Furthermore, the significant association observed in the present study between the PAGsm and SNpc hypoplasia previously detected (Lavezzi et al., 2020) (15 of the 17 cases with hypoplasia of the PAGsm, in fact, also presented SNpc hypoplasia) leads us to believe that the two mesencephalic structures are connected to each other and joined through synaptic descending ways to lower brainstem nuclei of the respiratory network. This view finds support in the experimental study by Lima et al. on animal models (Lima et al., 2018), showing evidence of direct projection from SNpc to PAG and, from here, to the medullary retrotrapezoid nucleus, a group of glutamatergic neurons expressing the transcription factor PHOX2B and involved in activation of breathing (Moreira et al., 2021; Takakura et al., 2014). Interconnections between the PAG and other respiratory nuclei of the medulla oblongata (as retroambiguus and tractus solitarius nuclei) have also been reported in further studies on rats (Huang et al., 2000; Klop et al., 2002; Subramanian, 2013; Subramanian & Holstege, 2013). The PAG even receives descending projections from the superior colliculi, the frontal cortex and hypothalamus (Beitz, 1982; Faull & Pattinson, 2017; George Zaki Ghali, 2020; Ryan & Waldrop, 1995), indicating the existence of a larger network involved in breathing modulation. We believe, in agreement with Subramanian and Holstege (Subramanian & Holstege, 2014), that the PAG is the mediator of this network, able to modify the action of its components also according to the afferent information from pulmonary stretch receptors and peripheral carotid body chemoreceptors, in order to survive threatening events. If there is a structural and/or functional developmental alteration, the PAG could therefore no longer be able to coordinate the respiratory responses to stressful events and then lead to breathing arrest.

The loss of neurons in the PAGsm here observed in the great part of SIDS (65%), all found dead while sleeping, can therefore provide valuable insight into the involvement of this subnucleus in the pathogenetic mechanism of this syndrome that, as it is well known, mostly occurs during arousal from sleep (Hunt, 1989; Kahn et al., 2003; Kato et al., 2003). Our assumption is validated by the paper of Benarroch (Benarroch, 2012) stating that the PAG contributes to REM sleep and arousal control. In addition, the decreased TH-immunopositivity found in 81% of SIDS (precisely in 21 of the 24 cases who died during sleep), reinforces this assertion given that dopamine, one of the main catecholamines produced by the TH enzyme here detected in the PAGsm, regulates the sleep-wake cycle (Dzirasa et al., 2006; Monti & Monti, 2007). Then, we can conclude that defective development of the PAG, and more specifically of its medialis subnucleus, can lead to respiratory failure particularly in the passage from sleep to waking, resulting in premature sudden death. Further research, also focused on other higher brain centers and correlating the results with risk factors, will lead to a full understanding of the main causes of SIDS. In this regard, we must point out a limitation of our study since we have not defined the relationship between findings and environmental toxic factors, which seem to be increasingly involved in the defective development of vital nerve centers of the human brain.

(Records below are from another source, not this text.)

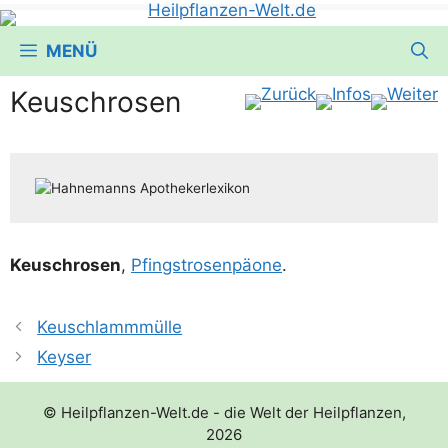
MENÜ
Keuschrosen
Keu­sch­ro­sen
,
Pfingst­ro­sen­päo­ne
.
Keuschlammmülle
Keyser
© Heilpflanzen-Welt.de - die Welt der Heilpflanzen,
2026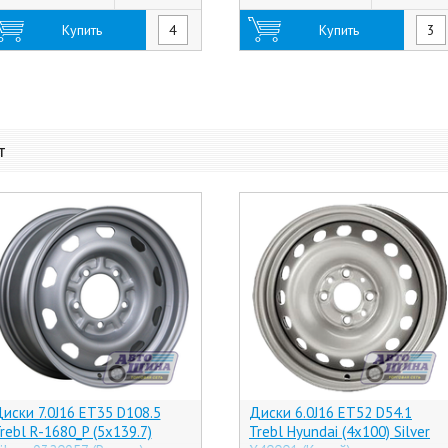
Купить
Купить
т
иски 7.0J16 ET35 D108.5
Диски 6.0J16 ET52 D54.1
rebl R-1680_P (5x139.7)
Trebl Hyundai (4x100) Silver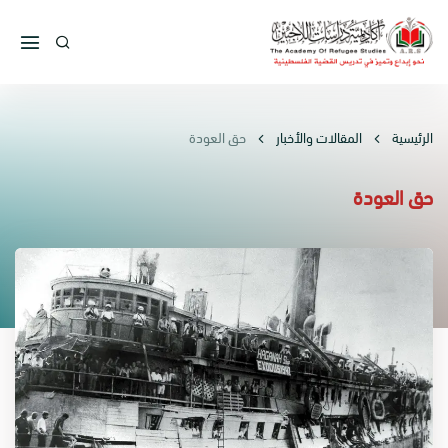
الرئيسية
المقالات والأخبار
حق العودة
حق العودة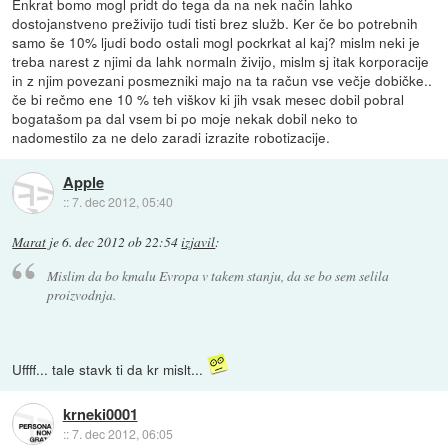
Enkrat bomo mogl pridt do tega da na nek način lahko
dostojanstveno preživijo tudi tisti brez služb. Ker če bo potrebnih
samo še 10% ljudi bodo ostali mogl pockrkat al kaj? mislm neki je
treba narest z njimi da lahk normaln živijo, mislm sj itak korporacije
in z njim povezani posmezniki majo na ta račun vse večje dobičke..
če bi rečmo ene 10 % teh viškov ki jih vsak mesec dobil pobral
bogatašom pa dal vsem bi po moje nekak dobil neko to
nadomestilo za ne delo zaradi izrazite robotizacije.
Apple
::
7. dec 2012, 05:40
Marat
je
6. dec 2012 ob 22:54
izjavil
:
Mislim da bo kmalu Evropa v takem stanju, da se bo sem selila
proizvodnja.
Uffff... tale stavk ti da kr mislt...
krneki0001
::
7. dec 2012, 06:05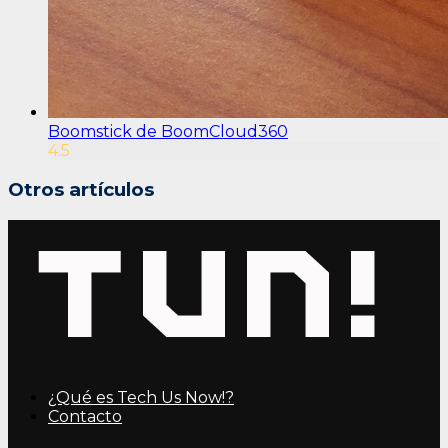
Boomstick de BoomCloud360
4.5
Otros artículos
¿Qué es Tech Us Now!?
Contacto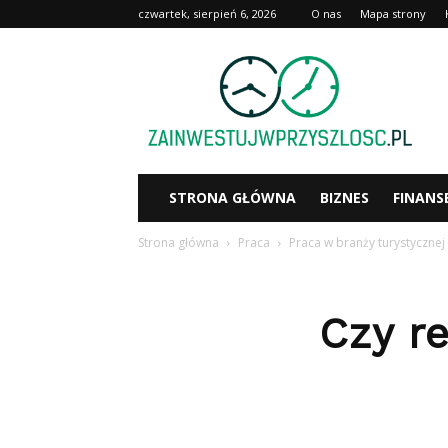
czwartek, sierpień 6, 2026
O nas
Mapa strony
Zainwestujwprzyszlosc.pl
STRONA GŁÓWNA
BIZNES
FINANS
Strona główna
Praca
Praca w branży turystycznej
Czy re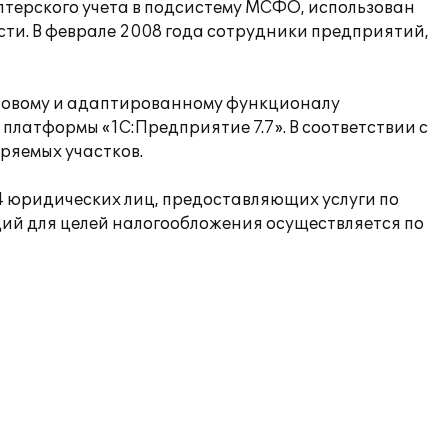
терского учета в подсистему МСФО, использован
и. В феврале 2008 года сотрудники предприятий,
повому и адаптированному функционалу
платформы «1С:Предприятие 7.7». В соответствии с
ряемых участков.
4 юридических лиц, предоставляющих услуги по
ций для целей налогообложения осуществляется по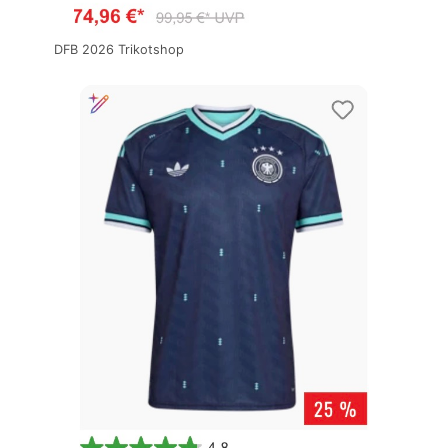
DFB 2026 Trikotshop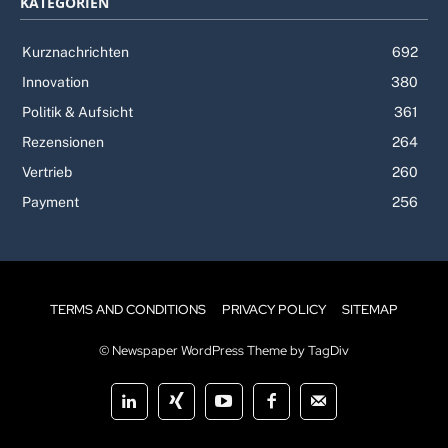
KATEGORIEN
Kurznachrichten
692
Innovation
380
Politik & Aufsicht
361
Rezensionen
264
Vertrieb
260
Payment
256
TERMS AND CONDITIONS
PRIVACY POLICY
SITEMAP
© Newspaper WordPress Theme by TagDiv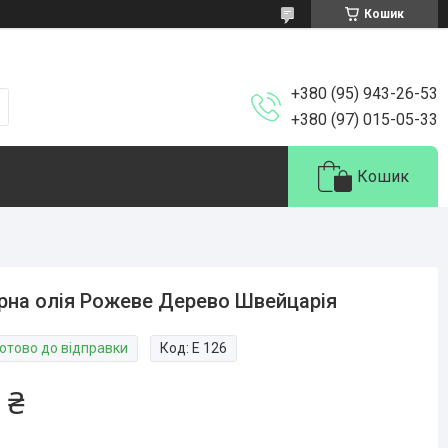
Кошик
+380 (95) 943-26-53
+380 (97) 015-05-33
Кошик
рна олія Рожеве Дерево Швейцарія
Готово до відправки
Код:
Е 126
 ₴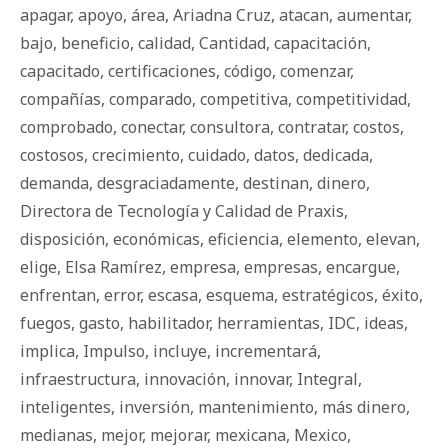
apagar
,
apoyo
,
área
,
Ariadna Cruz
,
atacan
,
aumentar
,
bajo
,
beneficio
,
calidad
,
Cantidad
,
capacitación
,
capacitado
,
certificaciones
,
código
,
comenzar
,
compañías
,
comparado
,
competitiva
,
competitividad
,
comprobado
,
conectar
,
consultora
,
contratar
,
costos
,
costosos
,
crecimiento
,
cuidado
,
datos
,
dedicada
,
demanda
,
desgraciadamente
,
destinan
,
dinero
,
Directora de Tecnología y Calidad de Praxis
,
disposición
,
económicas
,
eficiencia
,
elemento
,
elevan
,
elige
,
Elsa Ramírez
,
empresa
,
empresas
,
encargue
,
enfrentan
,
error
,
escasa
,
esquema
,
estratégicos
,
éxito
,
fuegos
,
gasto
,
habilitador
,
herramientas
,
IDC
,
ideas
,
implica
,
Impulso
,
incluye
,
incrementará
,
infraestructura
,
innovación
,
innovar
,
Integral
,
inteligentes
,
inversión
,
mantenimiento
,
más dinero
,
medianas
,
mejor
,
mejorar
,
mexicana
,
Mexico
,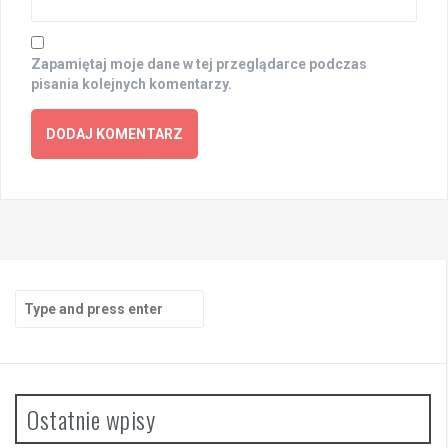
Zapamiętaj moje dane w tej przeglądarce podczas
pisania kolejnych komentarzy.
Search
for:
Ostatnie wpisy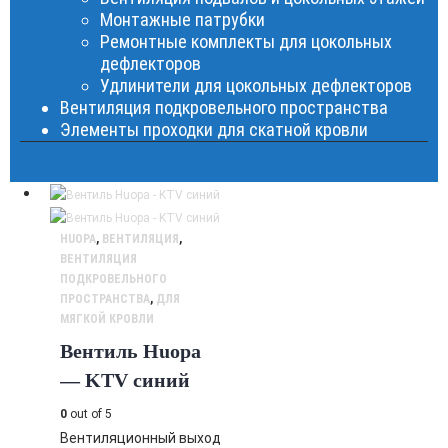
Монтажные патрубки
Ремонтные комплекты для цокольных
дефлекторов
Удлинители для цокольных дефлекторов
Вентиляция подкровельного пространства
Элементы проходки для скатной кровли
HUOPA
,
ВЕНТИЛЯЦИЯ
,
ВЕНТИЛЯЦИЯ
ПОДКРОВЕЛЬНОГО
ПРОСТРАНСТВА
,
ДЛЯ
МЯГКОЙ КРОВЛИ
Вентиль Huopa
— KTV синий
0
out of 5
Вентиляционный выход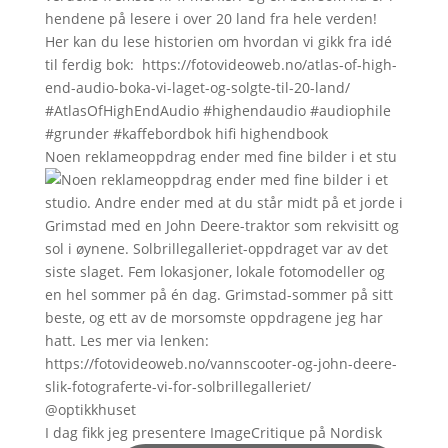
Noen reklameoppdrag ender med fine bilder i et stu
I dag fikk jeg presentere ImageCritique på Nordisk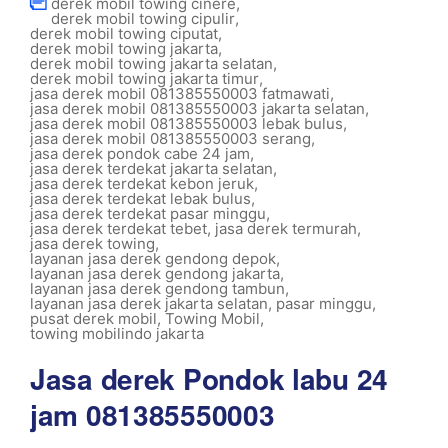
derek mobil towing cinere
,
derek mobil towing cipulir
,
derek mobil towing ciputat
,
derek mobil towing jakarta
,
derek mobil towing jakarta selatan
,
derek mobil towing jakarta timur
,
jasa derek mobil 081385550003 fatmawati
,
jasa derek mobil 081385550003 jakarta selatan
,
jasa derek mobil 081385550003 lebak bulus
,
jasa derek mobil 081385550003 serang
,
jasa derek pondok cabe 24 jam
,
jasa derek terdekat jakarta selatan
,
jasa derek terdekat kebon jeruk
,
jasa derek terdekat lebak bulus
,
jasa derek terdekat pasar minggu
,
jasa derek terdekat tebet
,
jasa derek termurah
,
jasa derek towing
,
layanan jasa derek gendong depok
,
layanan jasa derek gendong jakarta
,
layanan jasa derek gendong tambun
,
layanan jasa derek jakarta selatan
,
pasar minggu
,
pusat derek mobil
,
Towing Mobil
,
towing mobilindo jakarta
Jasa derek Pondok labu 24
jam 081385550003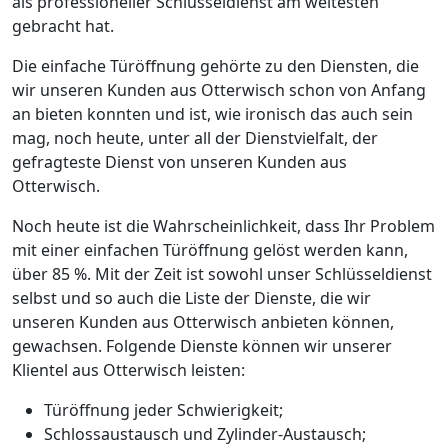
als professioneller Schlüsseldienst am weitesten
gebracht hat.
Die einfache Türöffnung gehörte zu den Diensten, die
wir unseren Kunden aus Otterwisch schon von Anfang
an bieten konnten und ist, wie ironisch das auch sein
mag, noch heute, unter all der Dienstvielfalt, der
gefragteste Dienst von unseren Kunden aus
Otterwisch.
Noch heute ist die Wahrscheinlichkeit, dass Ihr Problem
mit einer einfachen Türöffnung gelöst werden kann,
über 85 %. Mit der Zeit ist sowohl unser Schlüsseldienst
selbst und so auch die Liste der Dienste, die wir
unseren Kunden aus Otterwisch anbieten können,
gewachsen. Folgende Dienste können wir unserer
Klientel aus Otterwisch leisten:
Türöffnung jeder Schwierigkeit;
Schlossaustausch und Zylinder-Austausch;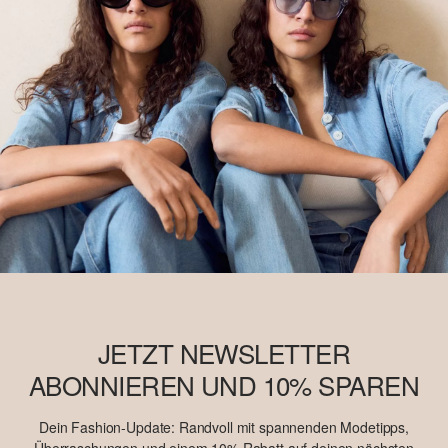
möglicherweise kein Better Cotton. Mehr Informationen dazu
findest du unter https://www.soliver.ch/responsible-fashion/soziale-
verantwortung/
JETZT NEWSLETTER
ABONNIEREN UND 10% SPAREN
Dein Fashion-Update: Randvoll mit spannenden Modetipps,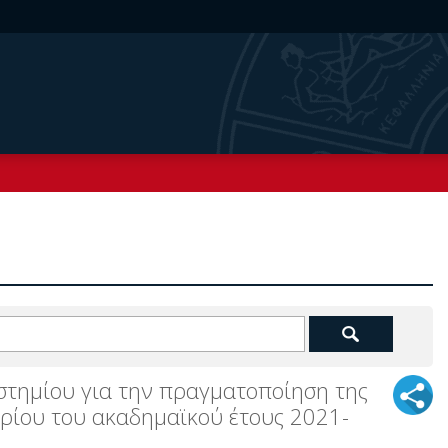
στημίου για την πραγματοποίηση της
ρίου του ακαδημαϊκού έτους 2021-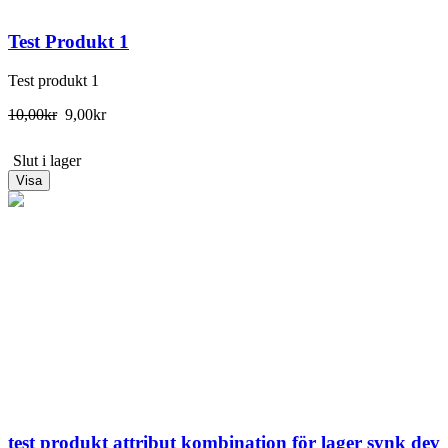
Test Produkt 1
Test produkt 1
10,00kr
9,00kr
Slut i lager
Visa
test produkt attribut kombination för lager synk dev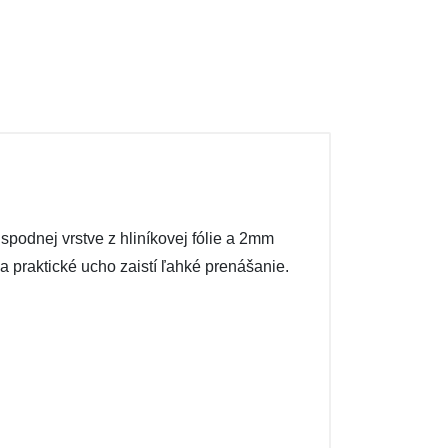
odnej vrstve z hliníkovej fólie a 2mm
a praktické ucho zaistí ľahké prenášanie.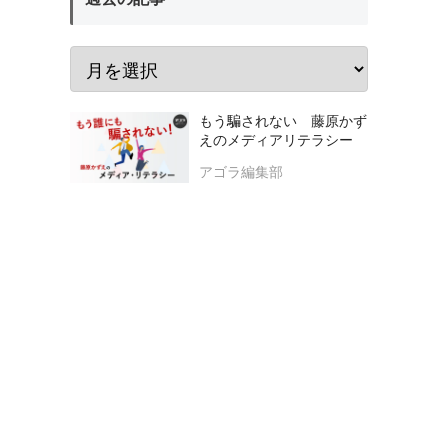
もう騙されない 藤原かず
えのメディアリテラシー
アゴラ編集部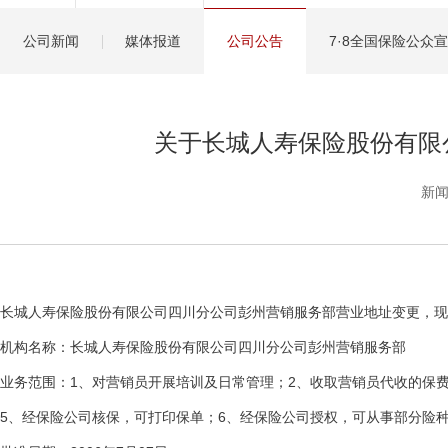
健康管理服务
公司新闻
媒体报道
公司公告
7·8全国保险公众
分红保险盈余计算方
关于长城人寿保险股份有限
新闻
长城人寿保险股份有限公司四川分公司彭州营销服务部营业地址变更，现
机构名称：长城人寿保险股份有限公司四川分公司彭州营销服务部
业务范围：1、对营销员开展培训及日常管理；2、收取营销员代收的保
5、经保险公司核保，可打印保单；6、经保险公司授权，可从事部分险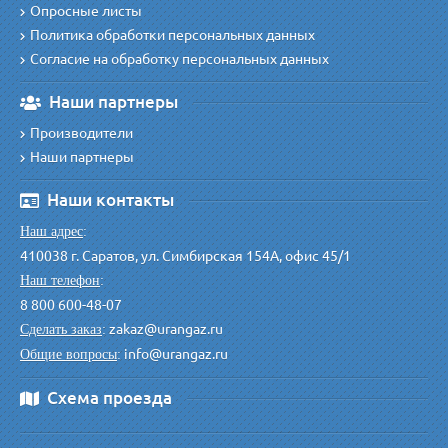
Опросные листы
Политика обработки персональных данных
Согласие на обработку персональных данных
Наши партнеры
Производители
Наши партнеры
Наши контакты
Наш адрес
:
410038 г. Саратов, ул. Симбирская 154А, офис 45/1
Наш телефон
:
8 800 600-48-07
zakaz@urangaz.ru
Сделать заказ
:
info@urangaz.ru
Общие вопросы
:
Схема проезда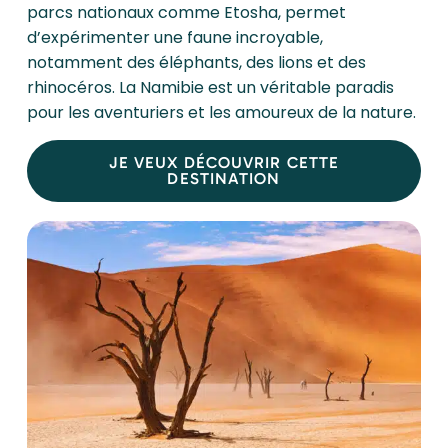
parcs nationaux comme Etosha, permet
d’expérimenter une faune incroyable,
notamment des éléphants, des lions et des
rhinocéros. La Namibie est un véritable paradis
pour les aventuriers et les amoureux de la nature.
JE VEUX DÉCOUVRIR CETTE
DESTINATION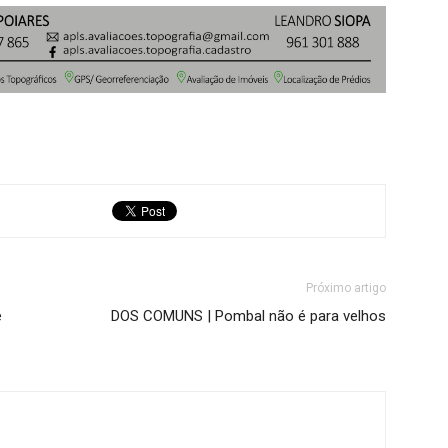
Próximo artigo
e
DOS COMUNS | Pombal não é para velhos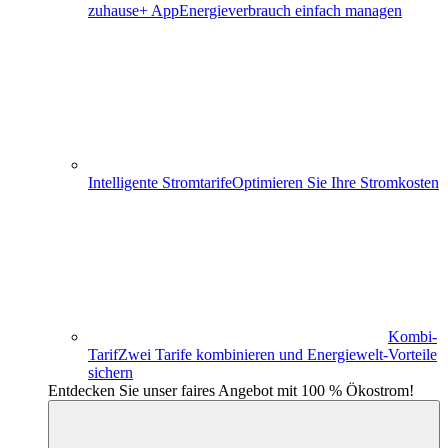
zuhause+ App
Energieverbrauch einfach managen
Intelligente Stromtarife
Optimieren Sie Ihre Stromkosten
Kombi-
Tarif
Zwei Tarife kombinieren und Energiewelt-Vorteile
sichern
Entdecken Sie unser faires Angebot mit 100 % Ökostrom!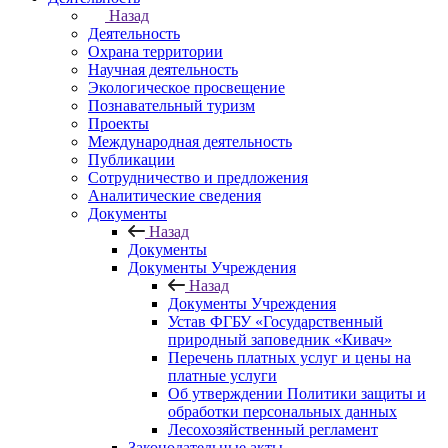
Назад
Деятельность
Охрана территории
Научная деятельность
Экологическое просвещение
Познавательный туризм
Проекты
Международная деятельность
Публикации
Сотрудничество и предложения
Аналитические сведения
Документы
Назад
Документы
Документы Учреждения
Назад
Документы Учреждения
Устав ФГБУ «Государственный
природный заповедник «Кивач»
Перечень платных услуг и цены на
платные услуги
Об утверждении Политики защиты и
обработки персональных данных
Лесохозяйственный регламент
Законодательные акты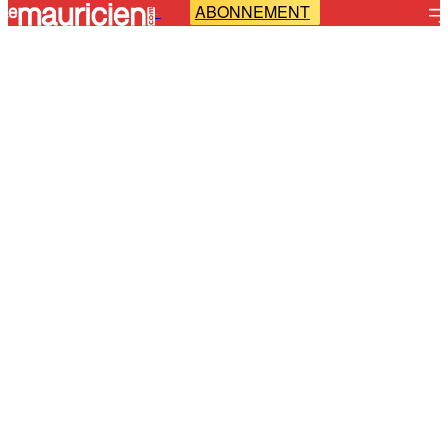
ABONNEMENT
-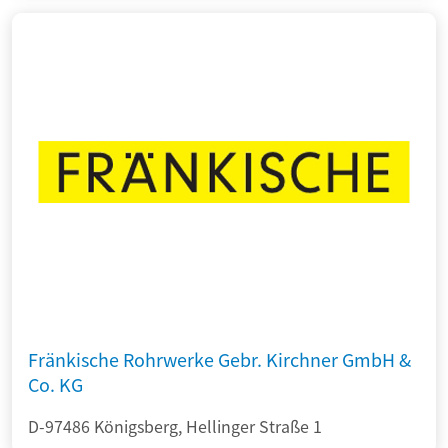
Fränkische Rohrwerke Gebr. Kirchner GmbH &
Co. KG
D-97486 Königsberg, Hellinger Straße 1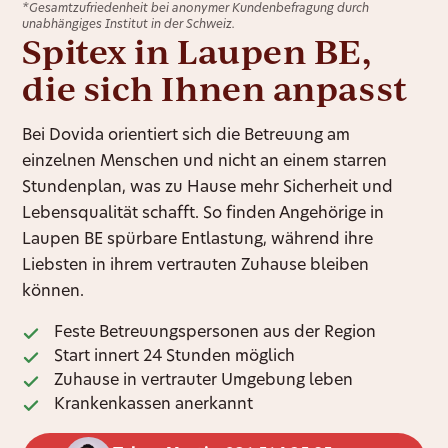
*Gesamtzufriedenheit bei anonymer Kundenbefragung durch
unabhängiges Institut in der Schweiz.
Spitex in Laupen BE,
die sich Ihnen anpasst
Bei Dovida orientiert sich die Betreuung am
einzelnen Menschen und nicht an einem starren
Stundenplan, was zu Hause mehr Sicherheit und
Lebensqualität schafft. So finden Angehörige in
Laupen BE spürbare Entlastung, während ihre
Liebsten in ihrem vertrauten Zuhause bleiben
können.
Feste Betreuungspersonen aus der Region
Start innert 24 Stunden möglich
Zuhause in vertrauter Umgebung leben
Krankenkassen anerkannt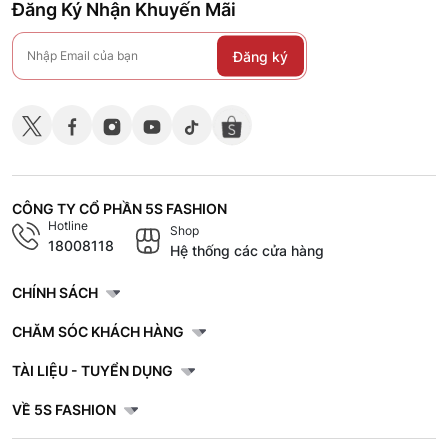
Đăng Ký Nhận Khuyến Mãi
Đăng ký
CÔNG TY CỔ PHẦN 5S FASHION
Hotline
Shop
18008118
Hệ thống các cửa hàng
CHÍNH SÁCH
CHĂM SÓC KHÁCH HÀNG
TÀI LIỆU - TUYỂN DỤNG
VỀ 5S FASHION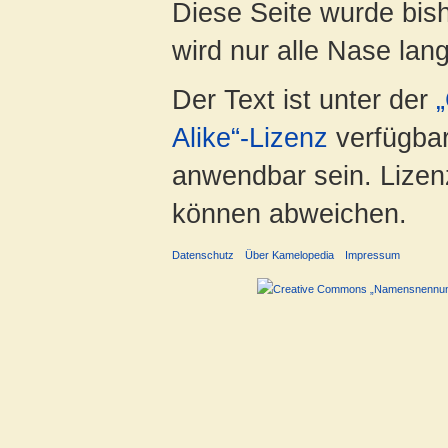
Diese Seite wurde bis
wird nur alle Nase lang 
Der Text ist unter der
Alike“-Lizenz
verfügbar
anwendbar sein. Lizenz
können abweichen.
Datenschutz
Über Kamelopedia
Impressum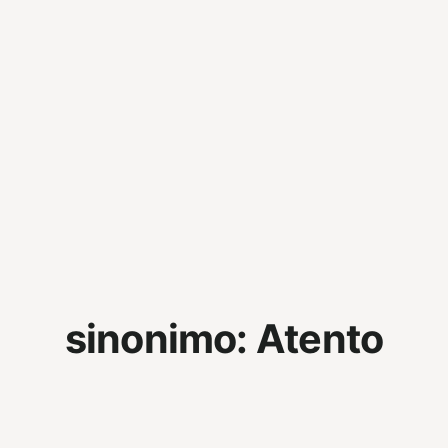
sinonimo:
Atento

We are currently addressing our interest in this field by using a Field Emission Gun Environmental Scanning Electron Microscope in order to highlight the presence of atmospheric pollutants in the brain. Preliminary results are promising since, albeit in a few cases of SIDS, we are showing the presence in the brainstem parenchyma of micro- and nano- sized foreign bodies, in particular nanomaterials that are widely used in biomedicine, biotechnology and environmental industry (Bundschuh et al., 2018).